[What the task asks] A word-for-word copy of every entry below is required; the images do not belong in it.

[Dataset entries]
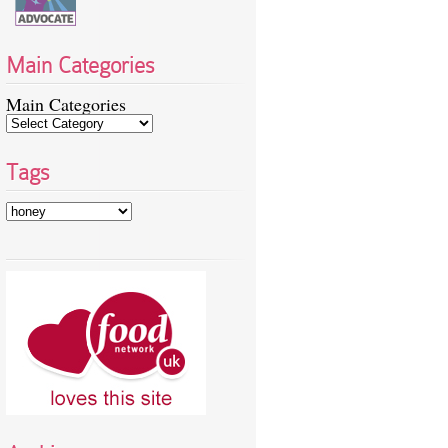
Main Categories
Main Categories
Tags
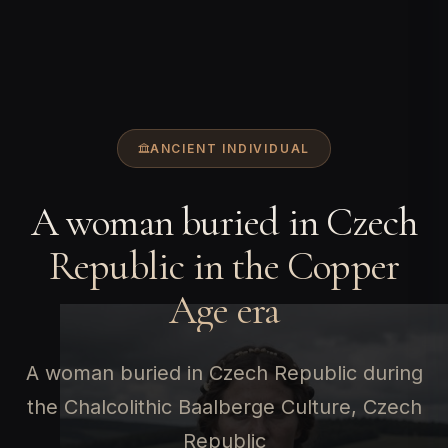
ANCIENT INDIVIDUAL
A woman buried in Czech
Republic in the Copper
Age era
A woman buried in Czech Republic during
the Chalcolithic Baalberge Culture, Czech
Republic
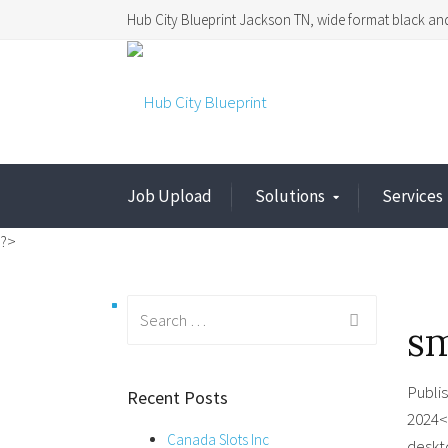
Hub City Blueprint Jackson TN, wide format black and
Job Upload
Solutions
Services
?>
Search
s
for:
Publi
Recent Posts
2024<
Canada Slots Inc
deskt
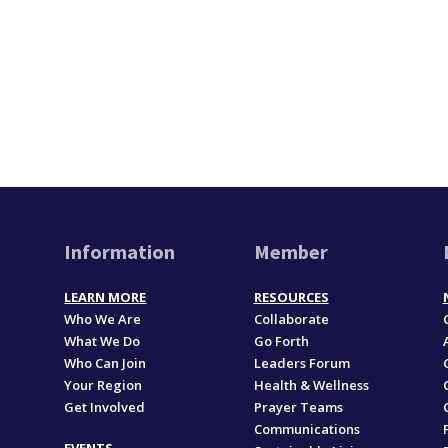
Information
Member
LEARN MORE
RESOURCES
Who We Are
Collaborate
What We Do
Go Forth
Who Can Join
Leaders Forum
Your Region
Health & Wellness
Get Involved
Prayer Teams
Communications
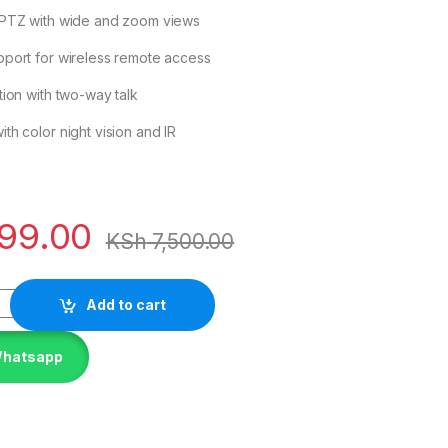
 PTZ with wide and zoom views
port for wireless remote access
tion with two-way talk
th color night vision and IR
99.00
KSh
7,500.00
Add to cart
Whatsapp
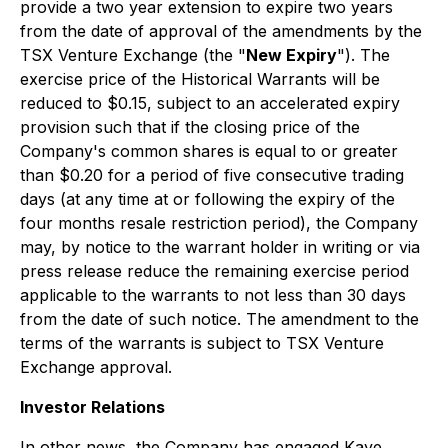
provide a two year extension to expire two years
from the date of approval of the amendments by the
TSX Venture Exchange (the "
New Expiry
"). The
exercise price of the Historical Warrants will be
reduced to $0.15, subject to an accelerated expiry
provision such that if the closing price of the
Company's common shares is equal to or greater
than $0.20 for a period of five consecutive trading
days (at any time at or following the expiry of the
four months resale restriction period), the Company
may, by notice to the warrant holder in writing or via
press release reduce the remaining exercise period
applicable to the warrants to not less than 30 days
from the date of such notice. The amendment to the
terms of the warrants is subject to TSX Venture
Exchange approval.
Investor Relations
In other news, the Company has engaged Kaye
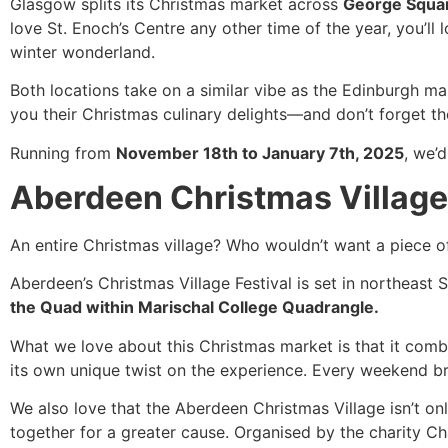
Glasgow splits its Christmas market across
George Squar
love St. Enoch’s Centre any other time of the year, you’ll 
winter wonderland.
Both locations take on a similar vibe as the Edinburgh ma
you their Christmas culinary delights—and don’t forget the
Running from
November 18th to January 7th, 2025
, we’
Aberdeen Christmas Village
An entire Christmas village? Who wouldn’t want a piece of
Aberdeen’s Christmas Village Festival is set in northeast S
the Quad within Marischal College Quadrangle.
What we love about this Christmas market is that it com
its own unique twist on the experience. Every weekend b
We also love that the Aberdeen Christmas Village isn’t on
together for a greater cause. Organised by the charity Cha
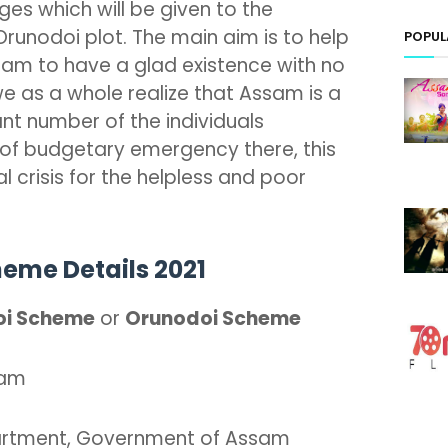
es which will be given to the
runodoi plot. The main aim is to help
POPUL
ssam to have a glad existence with no
we as a whole realize that Assam is a
cant number of the individuals
s of budgetary emergency there, this
al crisis for the helpless and poor
eme Details 2021
oi Scheme
or
Orunodoi Scheme
sam
artment, Government of Assam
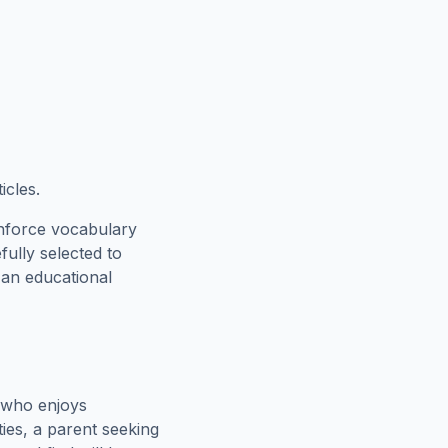
icles.
inforce vocabulary
fully selected to
 an educational
 who enjoys
ies, a parent seeking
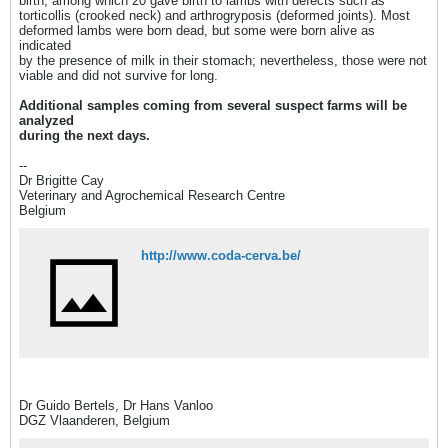
birth, among which 20 gave birth to lambs with defects such as
torticollis (crooked neck) and arthrogryposis (deformed joints). Most
deformed lambs were born dead, but some were born alive as
indicated
by the presence of milk in their stomach; nevertheless, those were not
viable and did not survive for long.
Additional samples coming from several suspect farms will be
analyzed
during the next days.
--
Dr Brigitte Cay
Veterinary and Agrochemical Research Centre
Belgium
http://www.coda-cerva.be/
Dr Guido Bertels, Dr Hans Vanloo
DGZ Vlaanderen, Belgium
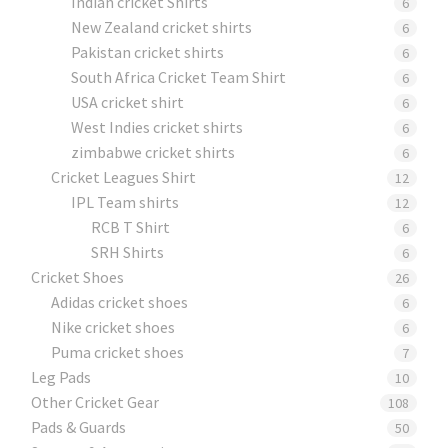
Indian cricket Shirts
6
New Zealand cricket shirts
6
Pakistan cricket shirts
6
South Africa Cricket Team Shirt
6
USA cricket shirt
6
West Indies cricket shirts
6
zimbabwe cricket shirts
6
Cricket Leagues Shirt
12
IPL Team shirts
12
RCB T Shirt
6
SRH Shirts
6
Cricket Shoes
26
Adidas cricket shoes
6
Nike cricket shoes
6
Puma cricket shoes
7
Leg Pads
10
Other Cricket Gear
108
Pads & Guards
50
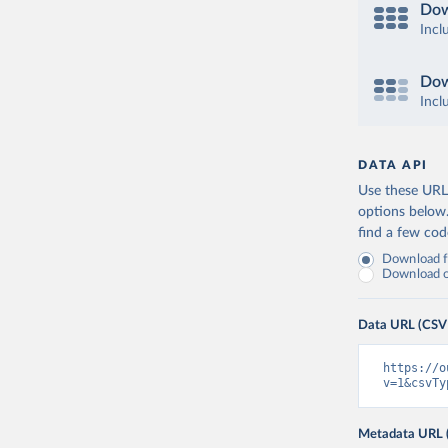
Dow
Incl
Dow
Incl
DATA API
Use these URLs
options below
find a few co
Download fu
Download on
Data URL (CSV
https://o
v=1&csvTy
Metadata URL 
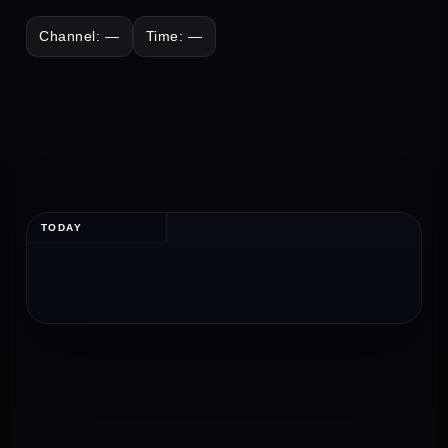
Channel: —
Time: —
TODAY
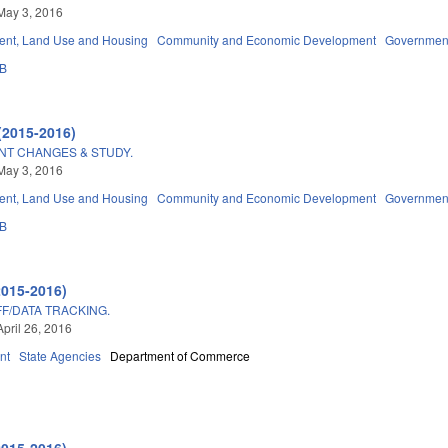
May 3, 2016
nt, Land Use and Housing
Community and Economic Development
Governmen
3B
(2015-2016)
T CHANGES & STUDY.
May 3, 2016
nt, Land Use and Housing
Community and Economic Development
Governmen
3B
2015-2016)
F/DATA TRACKING.
April 26, 2016
nt
State Agencies
Department of Commerce
2015-2016)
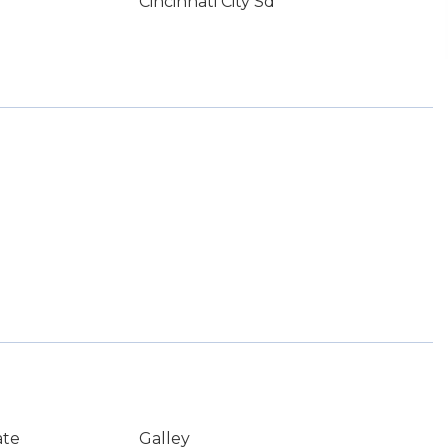
Cincinnati City Sd
ate
Galley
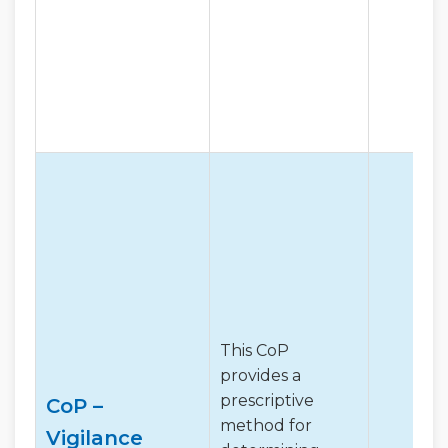
This CoP
provides a
prescriptive
CoP –
method for
Vigilance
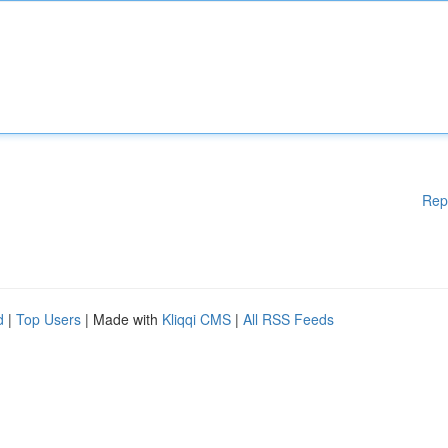
Rep
d
|
Top Users
| Made with
Kliqqi CMS
|
All RSS Feeds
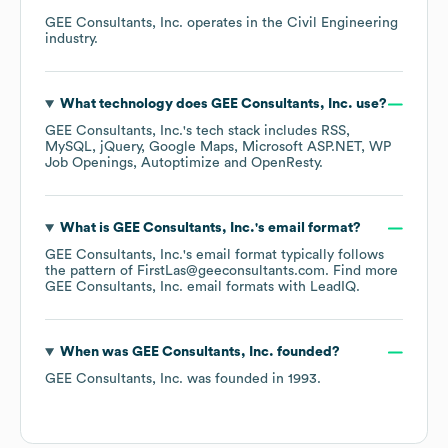
GEE Consultants, Inc.
operates in the
Civil Engineering
industry.
What technology does
GEE Consultants, Inc.
use?
GEE Consultants, Inc.
's tech stack includes
RSS
MySQL
jQuery
Google Maps
Microsoft ASP.NET
WP
Job Openings
Autoptimize
OpenResty
.
What is
GEE Consultants, Inc.
's email format?
GEE Consultants, Inc.
's email format typically follows
the pattern of FirstLas@geeconsultants.com.
Find more
GEE Consultants, Inc.
email formats
with LeadIQ.
When was
GEE Consultants, Inc.
founded?
GEE Consultants, Inc.
was founded in
1993
.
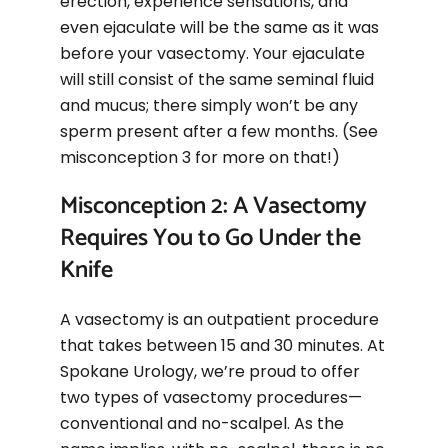
erection, experience sensations, and
even ejaculate will be the same as it was
before your vasectomy. Your ejaculate
will still consist of the same seminal fluid
and mucus; there simply won’t be any
sperm present after a few months. (See
misconception 3 for more on that!)
Misconception 2: A Vasectomy
Requires You to Go Under the
Knife
A vasectomy is an outpatient procedure
that takes between 15 and 30 minutes. At
Spokane Urology, we’re proud to offer
two types of vasectomy procedures—
conventional and no-scalpel. As the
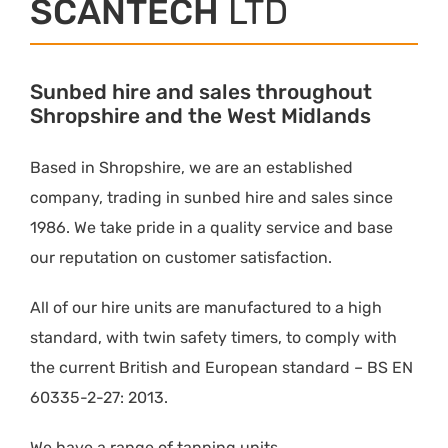
SCANTECH
LTD
Sunbed hire and sales throughout
Shropshire and the West Midlands
Based in Shropshire, we are an established
company, trading in sunbed hire and sales since
1986. We take pride in a quality service and base
our reputation on customer satisfaction.
All of our hire units are manufactured to a high
standard, with twin safety timers, to comply with
the current British and European standard – BS EN
60335-2-27: 2013.
We have a range of tanning units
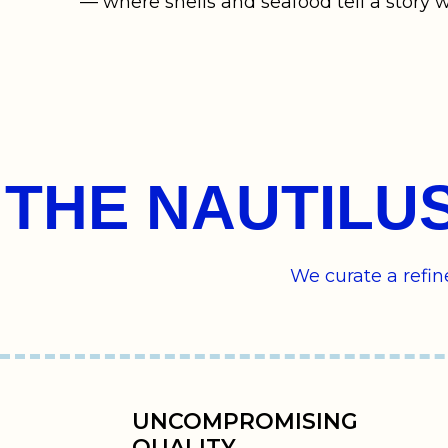
— where shells and seafood tell a story w
THE NAUTILU
We curate a refi
UNCOMPROMISING
QUALITY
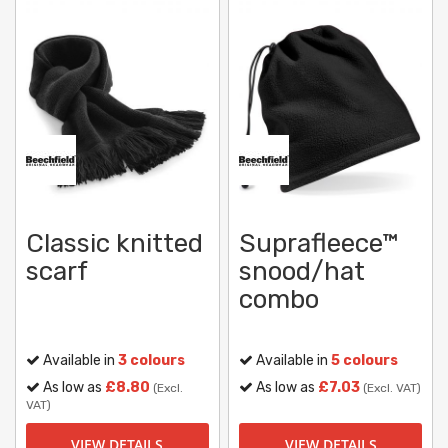
Classic knitted
Suprafleece™
scarf
snood/hat
combo
Available in
3 colours
Available in
5 colours
As low as
£8.80
As low as
£7.03
(Excl.
(Excl. VAT)
VAT)
VIEW DETAILS
VIEW DETAILS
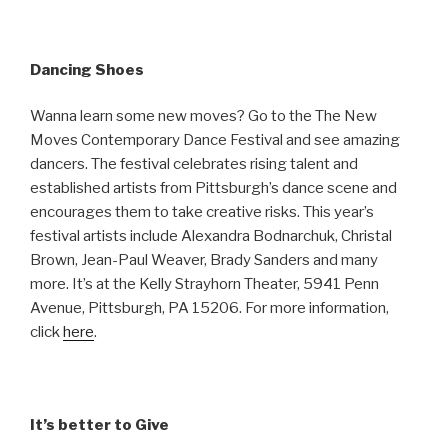
Dancing Shoes
Wanna learn some new moves? Go to the The New
Moves Contemporary Dance Festival and see amazing
dancers. The festival celebrates rising talent and
established artists from Pittsburgh’s dance scene and
encourages them to take creative risks. This year’s
festival artists include Alexandra Bodnarchuk, Christal
Brown, Jean-Paul Weaver, Brady Sanders and many
more. It’s at the Kelly Strayhorn Theater, 5941 Penn
Avenue, Pittsburgh, PA 15206. For more information,
click
here
.
It’s better to Give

[Exercise answer]
Main Categories
Main Categories
Tags
ANCIENT INDIVIDUAL
A woman buried in Czech
Republic in the Copper
Age era
A woman buried in Czech Republic during
the Chalcolithic Baalberge Culture, Czech
Republic
Hub City Blueprint Jackson TN, wide format black and
Job Upload
Solutions
Services
?>
Search
s
for:
Publi
Recent Posts
2024<
Canada Slots Inc
deskt
Information
Member
LEARN MORE
RESOURCES
Who We Are
Collaborate
What We Do
Go Forth
Who Can Join
Leaders Forum
Your Region
Health & Wellness
Get Involved
Prayer Teams
Communications
 PTZ with wide and zoom views
port for wireless remote access
tion with two-way talk
th color night vision and IR
99.00
KSh
7,500.00
Add to cart
Whatsapp
provide a two year extension to expire two years
from the date of approval of the amendments by the
TSX Venture Exchange (the "
New Expiry
"). The
exercise price of the Historical Warrants will be
reduced to $0.15, subject to an accelerated expiry
provision such that if the closing price of the
Company's common shares is equal to or greater
than $0.20 for a period of five consecutive trading
days (at any time at or following the expiry of the
four months resale restriction period), the Company
may, by notice to the warrant holder in writing or via
press release reduce the remaining exercise period
applicable to the warrants to not less than 30 days
from the date of such notice. The amendment to the
terms of the warrants is subject to TSX Venture
Exchange approval.
Investor Relations
In other news, the Company has engaged Kaye
Glasgow splits its Christmas market across
George Squar
love St. Enoch’s Centre any other time of the year, you’ll 
winter wonderland.
Both locations take on a similar vibe as the Edinburgh ma
you their Christmas culinary delights—and don’t forget the
Running from
November 18th to January 7th, 2025
, we’
Aberdeen Christmas Village
An entire Christmas village? Who wouldn’t want a piece of
Aberdeen’s Christmas Village Festival is set in northeast S
the Quad within Marischal College Quadrangle.
What we love about this Christmas market is that it com
its own unique twist on the experience. Every weekend b
We also love that the Aberdeen Christmas Village isn’t on
together for a greater cause. Organised by the charity Cha
es which will be given to the
runodoi plot. The main aim is to help
POPUL
ssam to have a glad existence with no
we as a whole realize that Assam is a
cant number of the individuals
s of budgetary emergency there, this
al crisis for the helpless and poor
eme Details 2021
oi Scheme
or
Orunodoi Scheme
sam
artment, Government of Assam
icles.
inforce vocabulary
fully selected to
 an educational
 who enjoys
ies, a parent seeking
birth, among which 20 gave birth to lambs with defects such as
torticollis (crooked neck) and arthrogryposis (deformed joints). Most
deformed lambs were born dead, but some were born alive as
indicated
by the presence of milk in their stomach; nevertheless, those were not
viable and did not survive for long.
Additional samples coming from several suspect farms will be
analyzed
during the next days.
--
Dr Brigitte Cay
Veterinary and Agrochemical Research Centre
Belgium
http://www.coda-cerva.be/
Dr Guido Bertels, Dr Hans Vanloo
DGZ Vlaanderen, Belgium
Indian cricket Shirts
6
New Zealand cricket shirts
6
Pakistan cricket shirts
6
South Africa Cricket Team Shirt
6
USA cricket shirt
6
West Indies cricket shirts
6
zimbabwe cricket shirts
6
Cricket Leagues Shirt
12
IPL Team shirts
12
RCB T Shirt
6
SRH Shirts
6
Cricket Shoes
26
Adidas cricket shoes
6
Nike cricket shoes
6
Puma cricket shoes
7
Leg Pads
10
Other Cricket Gear
108
Pads & Guards
50
Dow
Incl
Dow
Incl
DATA API
Use these URLs
options below
find a few co
Download fu
Download on
Data URL (CSV
https://o
v=1&csvTy
Metadata URL 
Channel: —
Time: —
TODAY
May 3, 2016
nt, Land Use and Housing
Community and Economic Development
Governmen
3B
(2015-2016)
T CHANGES & STUDY.
May 3, 2016
nt, Land Use and Housing
Community and Economic Development
Governmen
3B
2015-2016)
F/DATA TRACKING.
April 26, 2016
nt
State Agencies
Department of Commerce
2015-2016)
Cincinnati City Sd
ate
Galley
This CoP
provides a
prescriptive
CoP –
method for
Vigilance
Rep
d
|
Top Users
| Made with
Kliqqi CMS
|
All RSS Feeds
GEE Consultants, Inc.
operates in the
Civil Engineering
industry.
What technology does
GEE Consultants, Inc.
use?
GEE Consultants, Inc.
's tech stack includes
RSS
MySQL
jQuery
Google Maps
Microsoft ASP.NET
WP
Job Openings
Autoptimize
OpenResty
.
What is
GEE Consultants, Inc.
's email format?
GEE Consultants, Inc.
's email format typically follows
the pattern of FirstLas@geeconsultants.com.
Find more
GEE Consultants, Inc.
email formats
with LeadIQ.
When was
GEE Consultants, Inc.
founded?
GEE Consultants, Inc.
was founded in
1993
.
erection, experience sensations, and
even ejaculate will be the same as it was
before your vasectomy. Your ejaculate
will still consist of the same seminal fluid
and mucus; there simply won’t be any
sperm present after a few months. (See
misconception 3 for more on that!)
Misconception 2: A Vasectomy
Requires You to Go Under the
Knife
A vasectomy is an outpatient procedure
that takes between 15 and 30 minutes. At
Spokane Urology, we’re proud to offer
two types of vasectomy procedures—
conventional and no-scalpel. As the
SCANTECH
LTD
Sunbed hire and sales throughout
Shropshire and the West Midlands
Based in Shropshire, we are an established
company, trading in sunbed hire and sales since
1986. We take pride in a quality service and base
our reputation on customer satisfaction.
All of our hire units are manufactured to a high
standard, with twin safety timers, to comply with
the current British and European standard – BS EN
60335-2-27: 2013.
We have a range of tanning units
— where shells and seafood tell a story w
THE NAUTILU
We curate a refi
UNCOMPROMISING
QUALITY
Classic knitted
Suprafleece™
scarf
snood/hat
combo
Available in
3 colours
Available in
5 colours
As low as
£8.80
As low as
£7.03
(Excl.
(Excl. VAT)
VAT)
VIEW DETAILS
VIEW DETAILS
Dancing Shoes
Wanna learn some new moves? Go to the The New
Moves Contemporary Dance Festival and see amazing
dancers. The festival celebrates rising talent and
established artists from Pittsburgh’s dance scene and
encourages them to take creative risks. This year’s
festival artists include Alexandra Bodnarchuk, Christal
Brown, Jean-Paul Weaver, Brady Sanders and many
more. It’s at the Kelly Strayhorn Theater, 5941 Penn
Avenue, Pittsburgh, PA 15206. For more information,
click
here
.
It’s better to Give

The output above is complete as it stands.